[WHAT THE EXERCISE ASKS]
Retype, with no pictures, each line from the one that holds "Highlight right lung lower lobe." through the last line of the entries below, both included.

[EXERCISE DATA]
○ ○ ○ ○ ○ ○ ○
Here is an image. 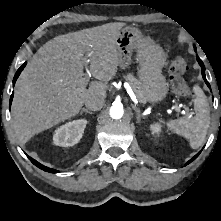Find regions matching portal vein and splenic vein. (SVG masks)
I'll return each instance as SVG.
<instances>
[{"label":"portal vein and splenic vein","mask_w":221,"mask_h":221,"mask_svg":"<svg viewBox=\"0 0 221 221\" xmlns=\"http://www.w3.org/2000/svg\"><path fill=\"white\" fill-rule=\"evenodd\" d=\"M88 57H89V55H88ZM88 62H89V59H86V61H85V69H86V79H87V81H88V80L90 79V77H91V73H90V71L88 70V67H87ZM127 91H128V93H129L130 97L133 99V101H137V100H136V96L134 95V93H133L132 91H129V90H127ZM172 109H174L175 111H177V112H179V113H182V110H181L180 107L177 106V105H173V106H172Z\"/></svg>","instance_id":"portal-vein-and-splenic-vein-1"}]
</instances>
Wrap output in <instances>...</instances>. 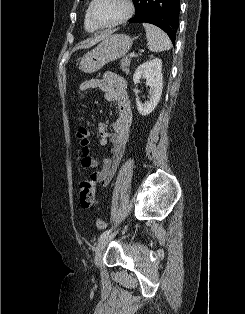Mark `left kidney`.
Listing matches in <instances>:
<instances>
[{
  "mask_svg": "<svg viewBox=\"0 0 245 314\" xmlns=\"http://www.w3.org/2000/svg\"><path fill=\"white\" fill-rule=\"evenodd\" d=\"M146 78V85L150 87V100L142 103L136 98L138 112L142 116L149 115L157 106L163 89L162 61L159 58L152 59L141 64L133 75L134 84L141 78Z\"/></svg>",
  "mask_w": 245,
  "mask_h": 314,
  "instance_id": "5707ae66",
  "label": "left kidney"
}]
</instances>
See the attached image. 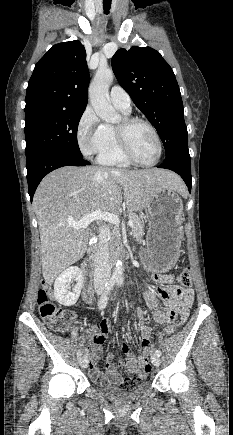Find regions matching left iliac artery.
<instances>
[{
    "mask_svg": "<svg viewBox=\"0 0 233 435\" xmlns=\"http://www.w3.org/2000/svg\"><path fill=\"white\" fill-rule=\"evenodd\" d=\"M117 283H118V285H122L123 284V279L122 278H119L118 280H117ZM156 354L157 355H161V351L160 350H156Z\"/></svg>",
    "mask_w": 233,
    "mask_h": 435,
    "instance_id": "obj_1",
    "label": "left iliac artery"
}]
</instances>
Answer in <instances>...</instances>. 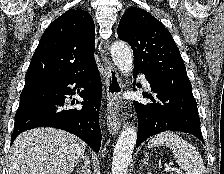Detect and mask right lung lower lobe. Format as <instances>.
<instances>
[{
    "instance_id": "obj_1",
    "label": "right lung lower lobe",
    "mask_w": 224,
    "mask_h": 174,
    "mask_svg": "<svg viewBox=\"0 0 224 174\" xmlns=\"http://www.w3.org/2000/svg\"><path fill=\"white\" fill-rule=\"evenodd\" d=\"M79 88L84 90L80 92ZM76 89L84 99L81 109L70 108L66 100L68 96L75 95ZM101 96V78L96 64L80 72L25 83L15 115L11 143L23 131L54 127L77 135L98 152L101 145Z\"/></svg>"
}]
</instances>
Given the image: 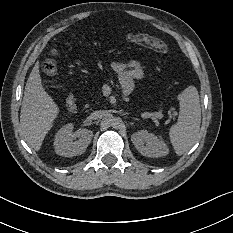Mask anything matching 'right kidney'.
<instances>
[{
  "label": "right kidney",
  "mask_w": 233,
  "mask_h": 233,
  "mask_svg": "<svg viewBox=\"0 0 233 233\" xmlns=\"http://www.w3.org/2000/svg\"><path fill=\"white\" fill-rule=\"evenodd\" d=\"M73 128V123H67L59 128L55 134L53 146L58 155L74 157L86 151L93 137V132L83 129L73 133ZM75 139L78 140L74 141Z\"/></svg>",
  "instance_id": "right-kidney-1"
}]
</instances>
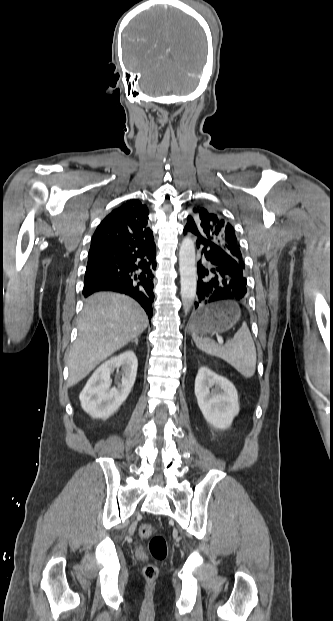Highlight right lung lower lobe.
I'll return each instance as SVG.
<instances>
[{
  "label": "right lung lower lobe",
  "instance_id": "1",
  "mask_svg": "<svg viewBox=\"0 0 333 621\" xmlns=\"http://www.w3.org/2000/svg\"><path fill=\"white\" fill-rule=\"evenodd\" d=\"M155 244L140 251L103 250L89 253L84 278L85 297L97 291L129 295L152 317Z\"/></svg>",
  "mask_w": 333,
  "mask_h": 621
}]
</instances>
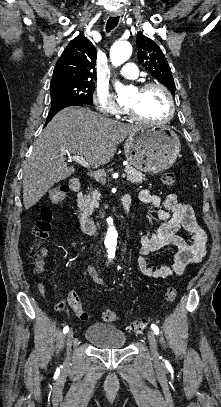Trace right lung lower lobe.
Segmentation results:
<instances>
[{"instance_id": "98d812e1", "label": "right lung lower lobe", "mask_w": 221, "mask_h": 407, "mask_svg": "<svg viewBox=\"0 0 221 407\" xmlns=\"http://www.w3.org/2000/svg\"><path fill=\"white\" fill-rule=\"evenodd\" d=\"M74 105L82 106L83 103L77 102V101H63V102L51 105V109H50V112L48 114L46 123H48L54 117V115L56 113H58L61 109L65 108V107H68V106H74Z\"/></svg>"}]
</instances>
○ ○ ○ ○ ○ ○ ○
[RESULT OF THE TASK]
Highlight right lung lower lobe.
I'll return each instance as SVG.
<instances>
[{
  "label": "right lung lower lobe",
  "instance_id": "1",
  "mask_svg": "<svg viewBox=\"0 0 333 621\" xmlns=\"http://www.w3.org/2000/svg\"><path fill=\"white\" fill-rule=\"evenodd\" d=\"M155 244L140 251L103 250L89 253L84 278L85 297L97 291L129 295L152 317Z\"/></svg>",
  "mask_w": 333,
  "mask_h": 621
}]
</instances>
Trace right lung lower lobe.
Segmentation results:
<instances>
[{"instance_id": "98d812e1", "label": "right lung lower lobe", "mask_w": 221, "mask_h": 407, "mask_svg": "<svg viewBox=\"0 0 221 407\" xmlns=\"http://www.w3.org/2000/svg\"><path fill=\"white\" fill-rule=\"evenodd\" d=\"M74 105L82 106L83 103L77 102V101H63V102L51 105V109H50V112L48 114L46 123H48L54 117V115L56 113H58L61 109L65 108V107H68V106H74Z\"/></svg>"}]
</instances>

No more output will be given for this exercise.